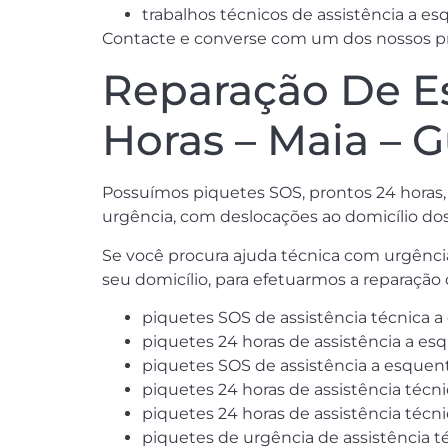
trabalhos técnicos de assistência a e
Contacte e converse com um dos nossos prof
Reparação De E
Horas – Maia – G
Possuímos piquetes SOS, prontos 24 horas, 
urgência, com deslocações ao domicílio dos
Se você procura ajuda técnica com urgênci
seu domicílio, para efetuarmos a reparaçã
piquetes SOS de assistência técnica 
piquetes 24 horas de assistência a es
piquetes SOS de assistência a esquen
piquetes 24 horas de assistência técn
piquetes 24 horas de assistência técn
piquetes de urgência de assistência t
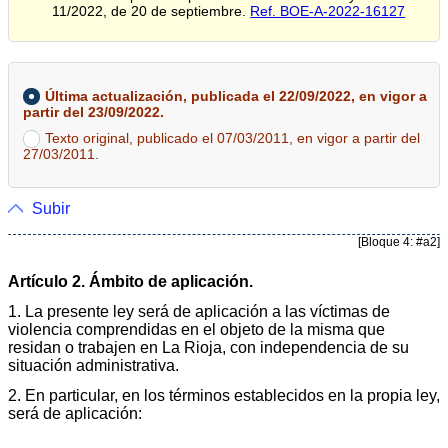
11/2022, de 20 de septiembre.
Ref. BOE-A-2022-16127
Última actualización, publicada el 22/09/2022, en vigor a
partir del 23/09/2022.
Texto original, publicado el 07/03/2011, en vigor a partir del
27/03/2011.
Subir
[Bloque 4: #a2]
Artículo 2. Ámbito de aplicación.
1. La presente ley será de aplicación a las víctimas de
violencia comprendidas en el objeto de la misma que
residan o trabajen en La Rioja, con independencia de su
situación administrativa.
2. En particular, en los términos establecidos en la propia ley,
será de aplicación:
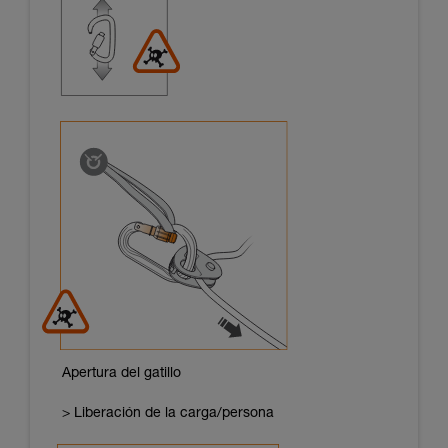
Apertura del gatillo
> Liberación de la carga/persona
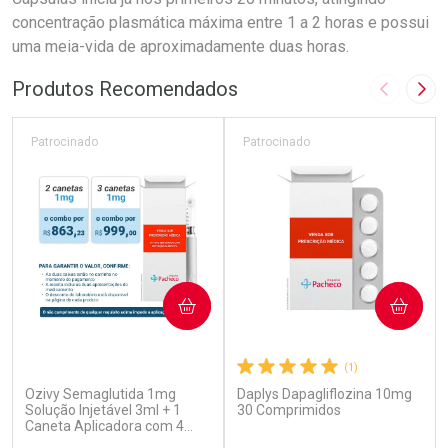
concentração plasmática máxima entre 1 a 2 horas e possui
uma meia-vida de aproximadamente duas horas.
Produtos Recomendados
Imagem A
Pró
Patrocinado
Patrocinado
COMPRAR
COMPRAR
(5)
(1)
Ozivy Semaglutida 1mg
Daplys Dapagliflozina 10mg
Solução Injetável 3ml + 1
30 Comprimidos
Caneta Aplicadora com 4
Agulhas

* * * * * * * * *

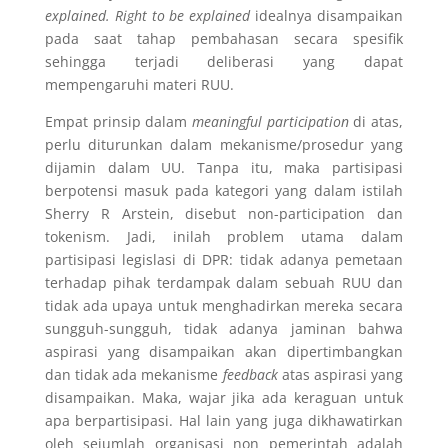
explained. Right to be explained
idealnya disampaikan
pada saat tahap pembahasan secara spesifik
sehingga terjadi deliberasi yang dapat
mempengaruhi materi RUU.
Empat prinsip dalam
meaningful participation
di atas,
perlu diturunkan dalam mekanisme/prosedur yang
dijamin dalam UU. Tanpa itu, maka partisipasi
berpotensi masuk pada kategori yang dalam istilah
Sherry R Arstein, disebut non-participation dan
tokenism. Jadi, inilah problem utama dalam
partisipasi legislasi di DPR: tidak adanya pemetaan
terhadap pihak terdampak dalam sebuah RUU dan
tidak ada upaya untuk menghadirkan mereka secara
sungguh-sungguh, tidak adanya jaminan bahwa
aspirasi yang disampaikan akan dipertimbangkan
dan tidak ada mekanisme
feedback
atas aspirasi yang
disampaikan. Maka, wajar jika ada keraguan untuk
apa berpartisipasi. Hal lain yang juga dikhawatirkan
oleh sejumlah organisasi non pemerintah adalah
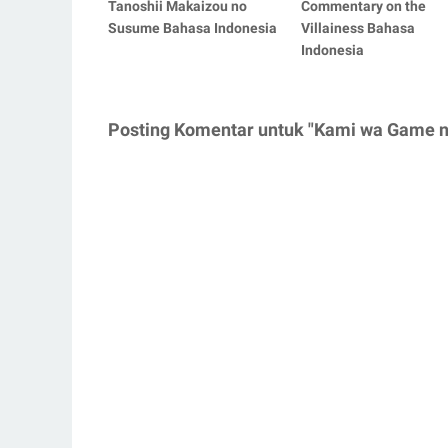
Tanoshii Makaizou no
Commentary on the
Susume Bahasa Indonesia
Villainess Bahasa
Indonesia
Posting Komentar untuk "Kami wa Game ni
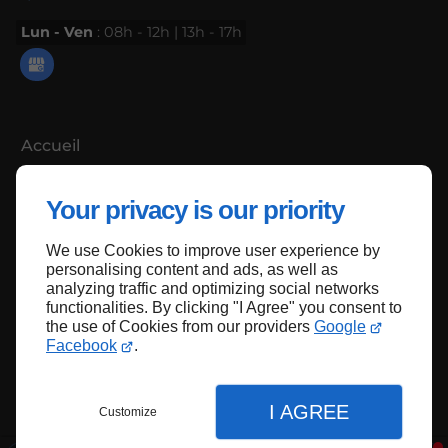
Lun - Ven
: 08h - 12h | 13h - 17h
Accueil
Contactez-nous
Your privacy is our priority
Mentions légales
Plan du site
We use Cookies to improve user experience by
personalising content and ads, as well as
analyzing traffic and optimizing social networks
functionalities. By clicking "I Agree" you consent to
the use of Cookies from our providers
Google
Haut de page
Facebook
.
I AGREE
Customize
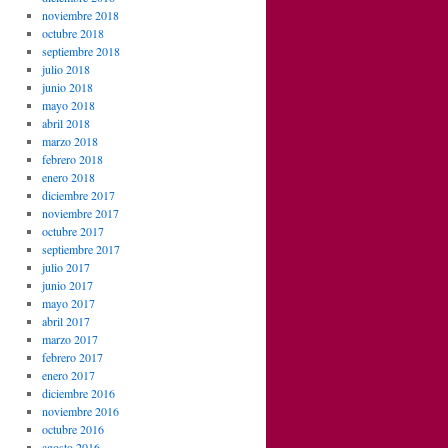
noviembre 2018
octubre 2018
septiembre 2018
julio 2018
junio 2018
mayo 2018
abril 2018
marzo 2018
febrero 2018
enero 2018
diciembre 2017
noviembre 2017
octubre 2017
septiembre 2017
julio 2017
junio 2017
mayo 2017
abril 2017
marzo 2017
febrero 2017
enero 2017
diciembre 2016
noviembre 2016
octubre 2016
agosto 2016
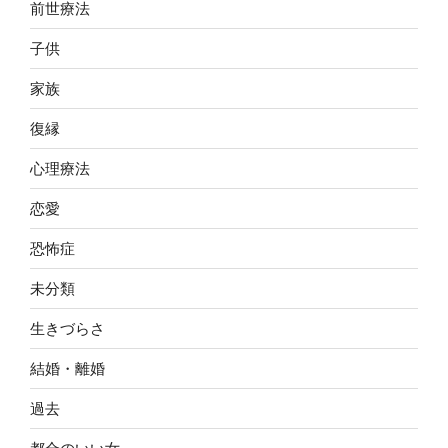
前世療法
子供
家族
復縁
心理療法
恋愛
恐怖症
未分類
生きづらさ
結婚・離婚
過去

* * * * * * * * *

Your output should be the lines above from the one that contains "trabalhos técnicos de assistência a e" through the one that contains "1. La presente", word for word, with pictures left out.

trabalhos técnicos de assistência a e
Contacte e converse com um dos nossos prof
Reparação De E
Horas – Maia – G
Possuímos piquetes SOS, prontos 24 horas, 
urgência, com deslocações ao domicílio dos
Se você procura ajuda técnica com urgênci
seu domicílio, para efetuarmos a reparaçã
piquetes SOS de assistência técnica 
piquetes 24 horas de assistência a es
piquetes SOS de assistência a esquen
piquetes 24 horas de assistência técn
piquetes 24 horas de assistência técn
piquetes de urgência de assistência t
11/2022, de 20 de septiembre.
Ref. BOE-A-2022-16127
Última actualización, publicada el 22/09/2022, en vigor a
partir del 23/09/2022.
Texto original, publicado el 07/03/2011, en vigor a partir del
27/03/2011.
Subir
[Bloque 4: #a2]
Artículo 2. Ámbito de aplicación.
1. La presente ley será de aplicación a las víctimas de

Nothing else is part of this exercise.